Im Vergleich zu den Empfehlungen der MKRO weisen die regionalplanerischen Festlegungen zur Verminderung von Gefahren entlang der Küste damit insbesondere in den Handlungsfeldern Risikominimierung in nicht ausreichend sturmflutgeschützten Küstengebieten und Freihaltung von Pufferzonen an ungeschützten Erosionsküsten Defizite auf. Fachliche Grundlagen sind mit Küstenschutzplanungen in allen drei Küstenländern vorhanden, so dass die Defizite im Handlungsfeld Küstenschutz vor allem in der Integration der Belange in den Regionalplan liegen. Zu den Wirkungen der Festlegungen liegen keine Ergebnisse vor.
Steckbrief
Instrumenteninnovationen
Die im Folgenden aufgeführten Instrumente dienen der Behebung der beschriebenen Defizite und zeigen mögliche Lösungswege auf, die Verminderung von Gefahren entlang der Küste stärker in den Regionalplan zu integrieren. Im Einzelnen thematisieren sie folgende Punkte:
- Verhinderung zusätzlicher Schadenspotenziale in deichgeschützten Bereichen
- Standortsicherung kritischer Infrastrukturen in deichgeschützten Bereichen – Flexibilisierung mit Regel- Ausnahme-Struktur
- Verringerung zusätzlicher Schadenspotenziale in deichgeschützten Bereichen
Bezeichnung | Vorranggebiet Anpassung an Überschwemmungen mit einem hohen Gefahrenpotenzial |
Grundsätze der Raumordnung im ROG | „Den räumlichen Erfordernissen des Klimaschutzes ist Rechnung zu tragen,
sowohl durch Maßnahmen, [...], als auch durch solche, die der Anpassung an den
Klimawandel dienen.“ (§ 2 Abs. 2 Nr. 3 Satz 7 ROG)
„Für den vorbeugenden Hochwasserschutz an der Küste und im Binnenland ist zu sorgen.“ (§ 2 Abs. 2 Nr. 6 Satz 5 ROG) |
Handlungsschwerpunkt Klimaanpassung der MKRO | Ergänzende Risikominimierung in sturmflutgeschützten Küstengebieten |
Landesplanerische Vorgaben | nicht erforderlich, weil das ROG unmittelbar gilt |
Datengrundlagen / Abgrenzungskriterien | Hochwassergefahrenkarten (HWRM-RL), Daten der Wasserwirtschaft und eigene Erhebungen / Wasserstandshöhe > 2 m, spezifischer Abfluss > 2 m²/s bei einem Ausfall der Schutzeinrichtungen |
Textliche Festlegung zum Ziel der Raumordnung | In den Vorranggebieten Anpassung an Überschwemmungen mit einem hohen Gefahrenpotenzial sind nur Bauleitplanungen zulässig, die der Erhaltung, der Erneuerung, der Anpassung oder dem Umbau vorhandener Ortsteile dienen.
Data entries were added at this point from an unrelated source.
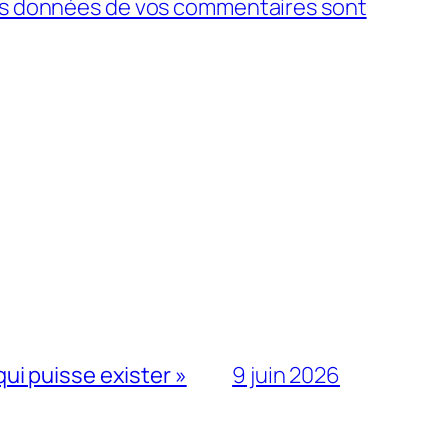
 les données de vos commentaires sont
qui puisse exister »
9 juin 2026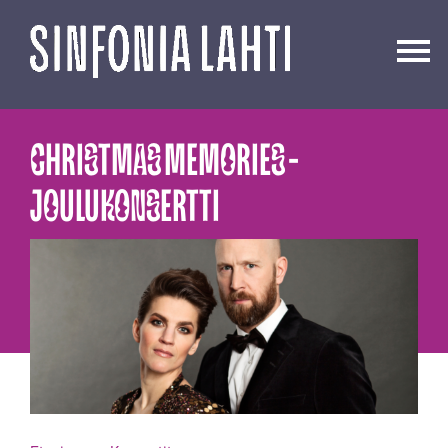
Siirry
sisältöön
CHRISTMAS MEMORIES -
JOULUKONSERTTI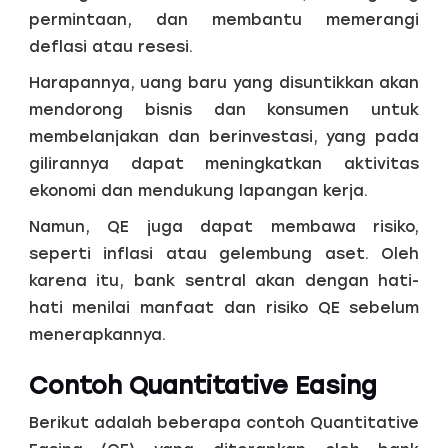
permintaan, dan membantu memerangi
deflasi atau resesi.
Harapannya, uang baru yang disuntikkan akan
mendorong bisnis dan konsumen untuk
membelanjakan dan berinvestasi, yang pada
gilirannya dapat meningkatkan aktivitas
ekonomi dan mendukung lapangan kerja.
Namun, QE juga dapat membawa risiko,
seperti inflasi atau gelembung aset. Oleh
karena itu, bank sentral akan dengan hati-
hati menilai manfaat dan risiko QE sebelum
menerapkannya.
Contoh Quantitative Easing
Berikut adalah beberapa contoh Quantitative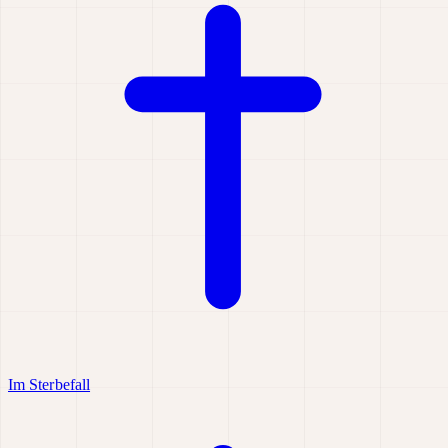
Im Sterbefall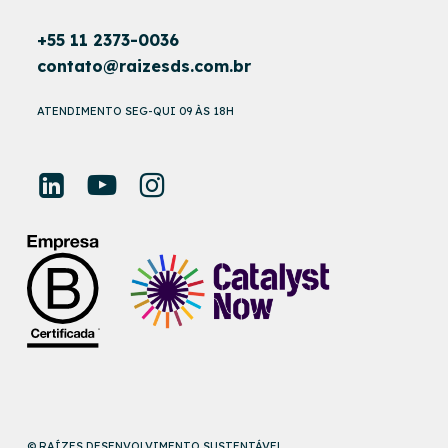
+55 11 2373-0036
contato@raizesds.com.br
ATENDIMENTO SEG-QUI 09 ÀS 18H
© RAÍZES DESENVOLVIMENTO SUSTENTÁVEL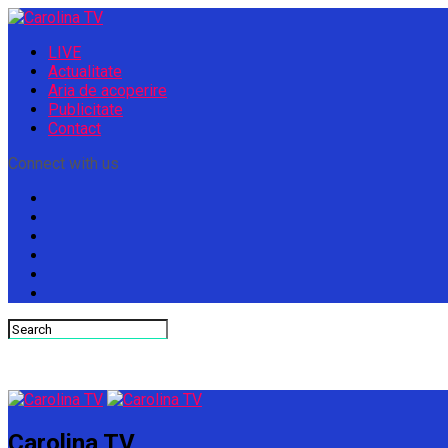
LIVE
Actualitate
Aria de acoperire
Publicitate
Contact
Connect with us
Carolina TV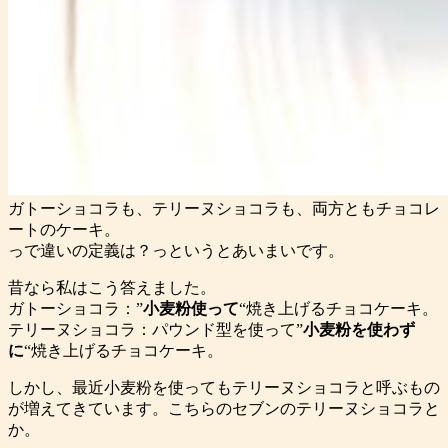
ガトーショコラも、テリーヌショコラも、両方ともチョコレ
ートのケーキ。
っで違いの定義は？っというとあいまいです。
昔なら私はこう答えました。
ガトーショコラ：”
小麦粉使って
“焼き上げるチョコケーキ。
テリーヌショコラ：パウンド型を使って”
小麦粉を使わず
に
“焼き上げるチョコケーキ。
しかし、最近小麦粉を使ってもテリーヌショコラと呼ぶもの
が増えてきています。こちらのセブンのテリーヌショコラと
か。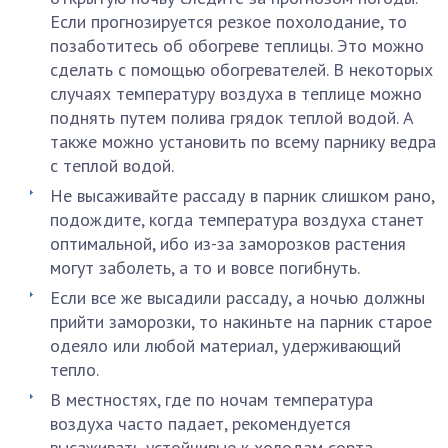
Если прогнозируется резкое похолодание, то
позаботитесь об обогреве теплицы. Это можно
сделать с помощью обогревателей. В некоторых
случаях температуру воздуха в теплице можно
поднять путем полива грядок теплой водой. А
также можно установить по всему парнику ведра
с теплой водой.
Не высаживайте рассаду в парник слишком рано,
подождите, когда температура воздуха станет
оптимальной, ибо из-за заморозков растения
могут заболеть, а то и вовсе погибнуть.
Если все же высадили рассаду, а ночью должны
прийти заморозки, то накиньте на парник старое
одеяло или любой материал, удерживающий
тепло.
В местностях, где по ночам температура
воздуха часто падает, рекомендуется
высаживать устойчивые к холодам сорта.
Die Bauleitpläne haben eine an die bei Extremhochwasser mögliche Wassertiefe und Fließgeschwindigkeit angepasste Bauweise vorzuschreiben. Erweiterungen und Nachverdichtung bestehender Siedlungsbereiche sind ausgeschlossen. |
Planadressat | Kommunale Bauleitplanung |
Mögliche Synergien mit anderen Zielsetzungen | Sicherung eines Netzes ökologisch bedeutsamer Freiräume, Ressourcenschutz |
Mögliche Konflikte mit anderen Zielsetzungen | Siedlung und Verkehr |
Referenzen | Eigene Ausarbeitung basierend auf:
Raumordnungsgesetz vom 22. Dezember 2008 (BGBl. I S. 2986). Zuletzt geändert durch Artikel 124 der Verordnung vom 31. August 2015 (BGBl. I S. 1474) Ministerkonferenz für Raumordnung 2013: Raumordnung und Klimawandel, Umlaufbeschluss vom 06.02.2013. Berlin |
Bezeichnung | Vorranggebiet Anpassung an Überschwemmungen |
Grundsatz ROG | „Den räumlichen Erfordernissen des Klimaschutzes ist Rechnung zu tragen,
sowohl durch Maßnahmen, [...], als auch durch solche, die der Anpassung an den
Klimawandel dienen.“ (§ 2 Abs. 2 Nr. 3 Satz 7 ROG)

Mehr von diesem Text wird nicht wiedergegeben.